Her bid was backed by Reprieve, a UK-based human rights charity dedicated to assisting incarcerated people worldwide, which wanted the judges to rule against the British Foreign Office's stance that the government could not fund legal representation for British nationals abroad, the BBC reported.
Elizabeth Gloster and Nicola Davies, justices of the British High Court, ruled that while the court understood “the deep concerns of Mrs. Sandiford and her family about Mrs. Sandiford's predicament” the case should be dismissed. The court said reasons for its decision would be annouced Monday.
Sandiford’s counsel, Aidan O'Neill, told the court that her client was currently without legal assistance and that her family had exhausted all of their available resources.

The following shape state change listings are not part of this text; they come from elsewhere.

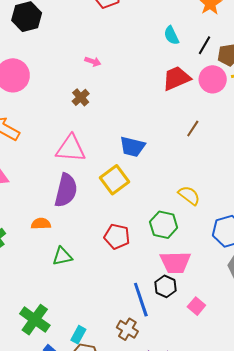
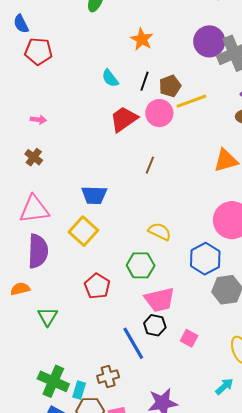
red pentagon: (117, 236) -> (97, 286), turned 30
green triangle: (62, 256) -> (48, 317), turned -35
green cross: (35, 320) -> (53, 381), moved
brown cross: (127, 329) -> (108, 377), moved, turned -35

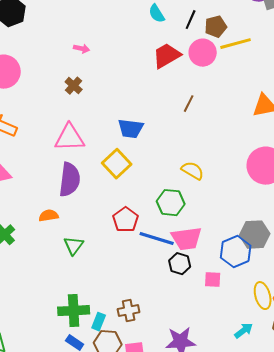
blue hexagon: (205, 259) -> (236, 252), moved
pink square: (189, 338) -> (213, 280), turned -30
blue line: (133, 343) -> (157, 239), moved, turned -48
green cross: (53, 381) -> (74, 311), turned -32

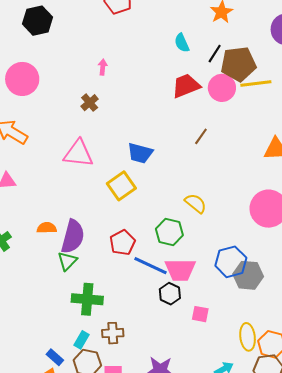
brown pentagon: (216, 27) -> (238, 64), size x1.6
pink arrow: (82, 49) -> (103, 67), turned -105
purple semicircle: (70, 180) -> (73, 237), moved
blue hexagon: (236, 252) -> (231, 262), moved
green cross: (74, 311) -> (87, 299), moved

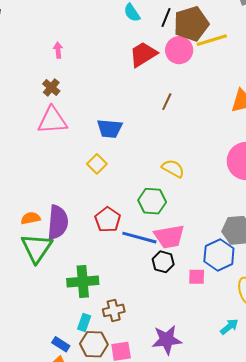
pink triangle: (78, 154) -> (52, 120), moved
yellow square: (121, 186) -> (97, 164), size x0.7
green triangle: (67, 261) -> (37, 248), moved, size x1.6
blue hexagon: (231, 262) -> (219, 255), moved

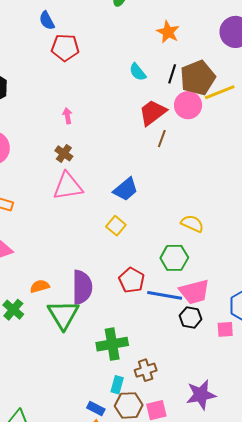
brown line: (167, 102) -> (162, 139), moved
blue trapezoid: (110, 129) -> (126, 189), turned -40
orange semicircle: (31, 218) -> (40, 286), moved

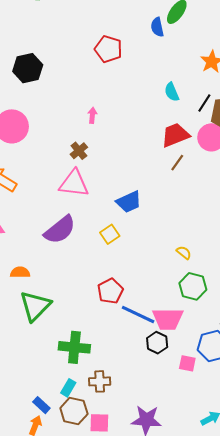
blue semicircle: (47, 21) -> (157, 27), moved
yellow semicircle: (192, 224) -> (184, 253), size x0.7
green hexagon: (174, 258) -> (193, 286), moved
purple semicircle: (82, 287) -> (60, 230), moved, turned 36

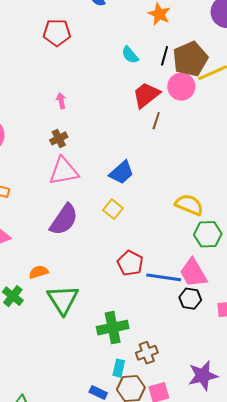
brown cross: (79, 151) -> (59, 138), turned 30
yellow semicircle: (184, 253) -> (189, 205), size x1.8
pink trapezoid: (168, 319) -> (193, 273), turned 76

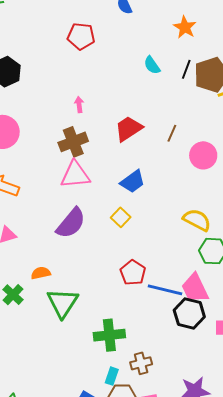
pink circle: (181, 87) -> (203, 155), moved
red trapezoid: (146, 95) -> (129, 129), moved
brown cross: (59, 138) -> (73, 142), size x1.6
black hexagon: (190, 299) -> (189, 314), size x1.4

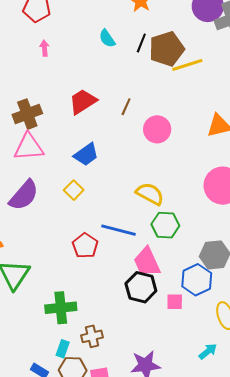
pink arrow: (79, 104) -> (44, 48), moved
blue line: (165, 290) -> (118, 230), moved

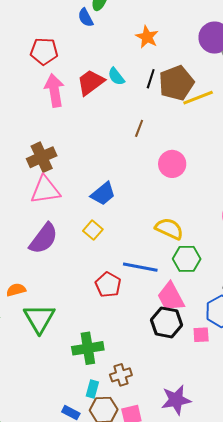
pink arrow: (44, 48) -> (54, 90), size x2.0
red trapezoid: (83, 102) -> (91, 82), moved
brown line: (126, 107) -> (139, 128), moved

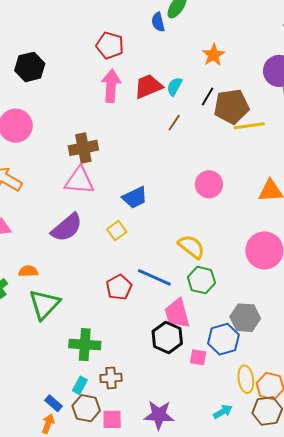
cyan semicircle: (116, 77) -> (174, 86), turned 54
brown line: (139, 128) -> (174, 123), moved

The court was told that a lawyer had been found in Indonesia who was willing to work pro bono but required "operational costs" estimated to be about £2,500 ($3,968).
O'Neill said the government's stance stood in violation of its obligation to the European Convention on Human Rights by failing to protect one of its citizen’s right to life.
A spokeswoman for the British Foreign Office had earlier said that the UK remained “strongly opposed” to death penalty in all circumstances.
"We remain in close contact with that national and continue to provide consular assistance,” the Foreign Office said following Sandiford’s sentencing.
The rights group said the Foreign Office's decision not to approach Indonesia on the issue was “deeply disappointing.”
"Reprieve and Lindsay's family will now have to look for alternative sources of funding to ensure that Lindsay gets the assistance she so desperately needs," Reprieve investigator Harriet McCulloch was quoted as saying by the BBC.
Sandiford was arrested at Bali's Ngurah Rai Airport in May after she was found carrying cocaine in the lining of her suitcase.
During the trial, the grandmother said she had committed the crime because Julian Anthony Ponder, a 43-year-old British national who was recently sentenced to six years in Indonesian prison for his involement in the case, threatened to kill her son.
Sandiford said that Ponder made the threat via phone in March. She added that she was ordered to go to Bangkok May 12 to smuggle the cocaine to Bali.
The harsh sentence came as a surprise because the prosecution had recommended 15 years in jail, saying Sandiford admitted her crime and that she had no prior convictions. According to a BBC report from Bali: “There was an audible gasp of surprise in the courtroom when the verdict was delivered.”
Although Indonesia's strict smuggling laws stipulate the death penalty, “few executions are carried out,” according to a report in the South China Morning Post.